The U.S. Department of Justice's civil rights division has found that conditions at the Baltimore City Detention Center violate the constitutional rights of inmates and appear to have played a role in the deaths of several prisoners, some of whom received little or no medical attention for chronic health problems.
Chief among the findings in the Justice Department's report is that the state-run detention center - parts of which were built in 1803 - has a poorly run system of health care and suicide prevention that often takes days to assess an inmate's medical needs. In some cases, the problems proved deadly, according to the report, which gives state officials 49 days from Aug. 13, when the report was issued, to propose solutions.
"We find that persons confined suffer harm or the risk of serious harm," the report concluded, citing several examples of jail suicides, heart-attack deaths and fatal asthma spasms that federal authorities deemed "preventable if the inmates' conditions had been properly treated."
The report was made public yesterday, when state officials released it.
Stuart O. Simms, chief of the Maryland Department of Public Safety and Correctional Services, which oversees the detention center, acknowledged yesterday that the jail faces serious problems. He said he has begun to speak with health care administrators for advice and help in delivering better care at the jail, which each year admits more than 43,000 inmates.
"We have collectively become the largest emergency room in the state," Simms said. "Our arrest population has some of the most severe health problems in the country. We're faced with a community health issue."
Justice officials visited the detention center and the city's Central Booking and Intake Center several times in 2000. Among the deaths that they document in their report:
A 29-year-old woman who hanged herself with a paper gown Aug. 16. She had tried to kill herself the same way the day before but failed and was ordered on a suicide watch in which she would not receive the gown. Despite that, she was given the paper gown rather than the smock typically provided to suicidal prisoners.
A male inmate who died of natural causes Nov. 22 after collapsing in his cell at central booking. Although his cellmate tried to get corrections officers' attention, CPR was not performed on the man for several minutes.
A man who died May 19 of hypertension and cardiovascular disease a day-and-a-half after being jailed. The man, who had a long history of medical problems, was not given a medical screening though he had needle tracks on his arms, and cocaine and other drugs in his system that should have raised concern that he was going through withdrawal.
A heroin-addicted man who died July 18 after being in custody 24 hours and who had told an officer during a medical screening that he was on medication for high-blood pressure. He was never seen by one of the jail's health professionals and died of cardiovascular problems likely aggravated by his detoxification from drugs.
A man who died of an asthma attack Dec. 2 after having last received medical attention 19 days before, when he was put on intravenous fluids because of severe breathing problems and other health concerns. He died struggling to use an asthma inhaler that failed to work because of overuse.

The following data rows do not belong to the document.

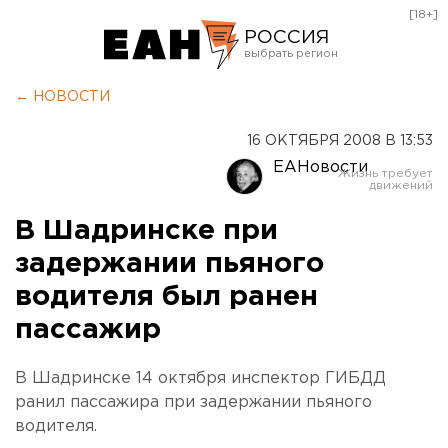
[18+]
РОССИЯ
Екатеринбург
← НОВОСТИ
Челябинск
16 ОКТЯБРЯ 2008 В 13:53
Курган
ЕАНовости
Оренбург
В Шадринске при
задержании пьяного
водителя был ранен
пассажир
В Шадринске 14 октября инспектор ГИБДД
ранил пассажира при задержании пьяного
водителя.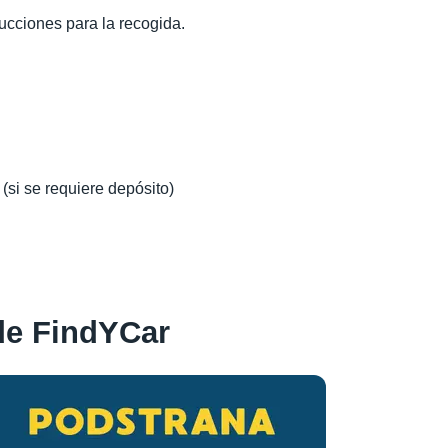
rucciones para la recogida.
 (si se requiere depósito)
de FindYCar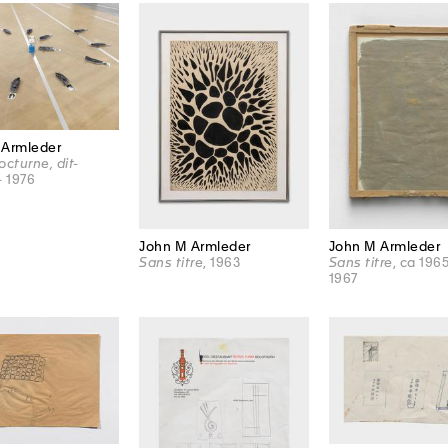
 Armleder
octurne, dit-
- 1976
John M Armleder
John M Armleder
Sans titre
, 1963
Sans titre
, ca 196
1967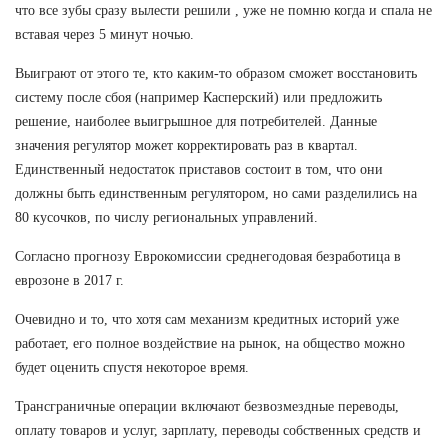
что все зубы сразу вылести решили , уже не помню когда и спала не
вставая через 5 минут ночью.
Выиграют от этого те, кто каким-то образом сможет восстановить
систему после сбоя (например Касперский) или предложить
решение, наиболее выигрышное для потребителей. Данные
значения регулятор может корректировать раз в квартал.
Единственный недостаток приставов состоит в том, что они
должны быть единственным регулятором, но сами разделились на
80 кусочков, по числу региональных управлений.
Согласно прогнозу Еврокомиссии среднегодовая безработица в
еврозоне в 2017 г.
Очевидно и то, что хотя сам механизм кредитных историй уже
работает, его полное воздействие на рынок, на общество можно
будет оценить спустя некоторое время.
Трансграничные операции включают безвозмездные переводы,
оплату товаров и услуг, зарплату, переводы собственных средств и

A mentally ill 41-year-old inmate who committed suicide Dec. 18. The inmate was never referred to a mental health professional at the jail for evaluation, and was taken off a suicide watch by a nurse who apparently did not perform a suicide assessment.
"These and other completed suicides illustrate lapses in the suicide prevention system and also reflect the systemic mental health delivery problems such as inadequate access to care," the Justice Department report states. "The booking screen process does not sufficiently identify those who need medical attention or observation, nor sufficiently trigger medical care when needed."
The inmates' names are not provided in the Justice Department report, and state public safety officials said yesterday that they weren't able to track down the names.
Leonard A. Sipes Jr., a spokesman for Public Safety and Correctional Services, said state officials are trying to come up with solutions to the problems, many of which he said are attributable to a lack of funds and poor conditions inside the jail. One option would be to replace the antiquated jail building - at a cost of about $100 million, he said.
Another option would be to form a partnership with a hospital or health system that would take over aspects of the jail's health care. Sipes pointed to statistics that show that Baltimore correctional facilities have one of the highest rates of intake for people with AIDS and tuberculosis.